Jackson-Stops provided us with another example: this beautiful house in the borough of Wandsworth (in Earlsfield, a few streets away from Garratt Lane), which is priced at £1.15 million. It’s a 1,446sq ft, four-bedroom Victorian terraced house:
It’s beautiful, of course – but what would you get if you head out of town for the same money? We’ll be generous here and pick a place that’s an entire £150,000 less, reflecting the fact that if both halves of a professional couple commute then they could save even more than £4,000 a year.
So, for £1,000,000 in Grayswood, between Godalming and Haslemere you could have this.
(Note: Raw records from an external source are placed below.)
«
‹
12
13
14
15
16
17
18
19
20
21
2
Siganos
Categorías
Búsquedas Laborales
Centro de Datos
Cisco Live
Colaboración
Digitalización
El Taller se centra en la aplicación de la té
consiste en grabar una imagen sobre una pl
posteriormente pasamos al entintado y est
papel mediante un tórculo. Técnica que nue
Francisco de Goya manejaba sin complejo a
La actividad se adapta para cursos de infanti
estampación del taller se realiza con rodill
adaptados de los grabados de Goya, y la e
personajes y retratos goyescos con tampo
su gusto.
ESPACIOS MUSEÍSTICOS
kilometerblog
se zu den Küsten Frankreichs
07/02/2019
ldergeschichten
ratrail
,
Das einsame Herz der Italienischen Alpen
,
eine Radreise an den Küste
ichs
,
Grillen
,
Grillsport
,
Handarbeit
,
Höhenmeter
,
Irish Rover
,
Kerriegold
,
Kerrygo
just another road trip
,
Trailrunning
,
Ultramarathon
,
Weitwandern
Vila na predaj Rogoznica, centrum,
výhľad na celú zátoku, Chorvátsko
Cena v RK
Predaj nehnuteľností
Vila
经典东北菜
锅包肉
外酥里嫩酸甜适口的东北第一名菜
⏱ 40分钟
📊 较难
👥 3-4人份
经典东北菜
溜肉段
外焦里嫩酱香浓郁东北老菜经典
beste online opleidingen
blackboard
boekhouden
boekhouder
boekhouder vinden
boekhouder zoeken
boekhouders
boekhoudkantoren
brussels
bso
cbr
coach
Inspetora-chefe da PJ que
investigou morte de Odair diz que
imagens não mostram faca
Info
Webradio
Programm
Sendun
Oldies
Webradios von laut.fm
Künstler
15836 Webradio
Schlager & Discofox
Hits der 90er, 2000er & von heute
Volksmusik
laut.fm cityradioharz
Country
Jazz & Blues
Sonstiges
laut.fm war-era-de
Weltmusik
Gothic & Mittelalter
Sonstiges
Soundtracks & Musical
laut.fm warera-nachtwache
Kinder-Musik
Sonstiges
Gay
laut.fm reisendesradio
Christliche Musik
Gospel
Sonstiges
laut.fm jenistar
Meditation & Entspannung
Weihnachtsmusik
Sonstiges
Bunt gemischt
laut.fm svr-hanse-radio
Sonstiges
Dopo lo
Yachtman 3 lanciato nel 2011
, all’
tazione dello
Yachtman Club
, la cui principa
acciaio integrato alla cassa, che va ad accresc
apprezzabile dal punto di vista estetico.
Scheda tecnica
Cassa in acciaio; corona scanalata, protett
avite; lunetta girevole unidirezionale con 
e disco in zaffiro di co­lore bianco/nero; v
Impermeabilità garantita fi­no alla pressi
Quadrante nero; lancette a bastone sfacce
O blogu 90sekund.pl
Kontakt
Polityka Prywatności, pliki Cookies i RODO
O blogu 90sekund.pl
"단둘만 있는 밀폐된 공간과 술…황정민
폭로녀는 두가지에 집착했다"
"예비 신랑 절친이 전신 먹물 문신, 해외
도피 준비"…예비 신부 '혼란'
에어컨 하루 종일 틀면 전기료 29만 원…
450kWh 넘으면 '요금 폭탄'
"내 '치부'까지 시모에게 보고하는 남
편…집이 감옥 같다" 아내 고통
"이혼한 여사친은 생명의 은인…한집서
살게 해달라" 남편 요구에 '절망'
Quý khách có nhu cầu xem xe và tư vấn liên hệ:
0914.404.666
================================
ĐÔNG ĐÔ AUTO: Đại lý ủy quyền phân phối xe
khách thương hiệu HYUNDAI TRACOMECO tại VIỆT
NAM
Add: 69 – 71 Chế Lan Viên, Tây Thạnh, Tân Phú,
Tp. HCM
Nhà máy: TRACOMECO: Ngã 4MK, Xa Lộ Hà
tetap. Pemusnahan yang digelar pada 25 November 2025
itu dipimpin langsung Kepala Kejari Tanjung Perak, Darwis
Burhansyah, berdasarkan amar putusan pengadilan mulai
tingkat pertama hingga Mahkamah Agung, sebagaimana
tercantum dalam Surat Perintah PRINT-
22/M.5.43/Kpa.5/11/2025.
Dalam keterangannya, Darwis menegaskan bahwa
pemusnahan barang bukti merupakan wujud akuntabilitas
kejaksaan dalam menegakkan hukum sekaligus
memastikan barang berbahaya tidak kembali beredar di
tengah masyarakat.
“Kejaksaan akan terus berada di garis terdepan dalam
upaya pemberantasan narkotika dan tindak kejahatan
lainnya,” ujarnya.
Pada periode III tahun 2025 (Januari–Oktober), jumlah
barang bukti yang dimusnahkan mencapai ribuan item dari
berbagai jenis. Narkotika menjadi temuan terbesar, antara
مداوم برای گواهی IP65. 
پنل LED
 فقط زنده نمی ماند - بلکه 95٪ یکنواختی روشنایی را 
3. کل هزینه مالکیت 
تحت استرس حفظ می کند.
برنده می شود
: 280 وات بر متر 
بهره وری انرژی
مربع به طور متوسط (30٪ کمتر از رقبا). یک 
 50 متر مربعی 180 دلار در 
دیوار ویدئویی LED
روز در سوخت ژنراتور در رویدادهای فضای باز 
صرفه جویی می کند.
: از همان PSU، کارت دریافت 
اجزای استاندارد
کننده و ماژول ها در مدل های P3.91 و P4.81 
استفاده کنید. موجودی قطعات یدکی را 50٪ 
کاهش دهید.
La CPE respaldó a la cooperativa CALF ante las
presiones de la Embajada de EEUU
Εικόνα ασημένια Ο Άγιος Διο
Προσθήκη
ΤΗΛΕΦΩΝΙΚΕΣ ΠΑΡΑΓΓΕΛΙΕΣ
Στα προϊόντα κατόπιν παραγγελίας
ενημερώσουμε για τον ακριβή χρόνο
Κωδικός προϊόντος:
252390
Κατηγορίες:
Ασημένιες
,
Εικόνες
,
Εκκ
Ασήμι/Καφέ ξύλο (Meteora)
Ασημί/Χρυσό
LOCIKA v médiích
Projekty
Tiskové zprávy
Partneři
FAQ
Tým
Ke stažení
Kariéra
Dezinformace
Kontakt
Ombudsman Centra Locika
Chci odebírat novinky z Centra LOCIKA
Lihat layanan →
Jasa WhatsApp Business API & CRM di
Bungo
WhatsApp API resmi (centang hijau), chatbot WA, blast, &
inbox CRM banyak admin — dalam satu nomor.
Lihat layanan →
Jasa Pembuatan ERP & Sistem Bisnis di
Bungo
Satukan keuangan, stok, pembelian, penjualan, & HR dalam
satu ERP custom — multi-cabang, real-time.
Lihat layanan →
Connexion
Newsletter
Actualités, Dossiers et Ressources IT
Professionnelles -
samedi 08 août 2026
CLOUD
It’s a former dairy with five bedrooms in the main building, plus various other buildings included, totalling just over 5,700 sq ft.
It’s not always quite so clear cut, however. Here’s another example comparing Putney with Puttenham (see what we did there?).
Puttenham is a lovely village just outside Guildford, where for £445,000 you’ll get this charming, 900sq ft two-bedroom terraced house.
Up the A3 in Putney, here’s what the extra £70,000 buys (slightly more than that actually, since it’s on for £520,000): it’s a three-bedroom, 700sq ft second floor flat. Less space, and no garden, but you do get an extra bedroom.
The bottom line
The point here is fairly clear. If you want to live close to the centre of town, restaurants, bars and whatnot, then you’re far better off staying in town. And you’ll find somewhere perfectly liveable.
And for the most part, the old truism remains unchallenged: if you want a nice house with a garden then you’ll get far, far more space for your money out in the sticks than you will within the M25.
Yet if you’re after a place in a really sought-after spot out of the city – such as Puttenham, for example – the premium you’ll pay might well make the sums a bit less clear-cut than they first appeared.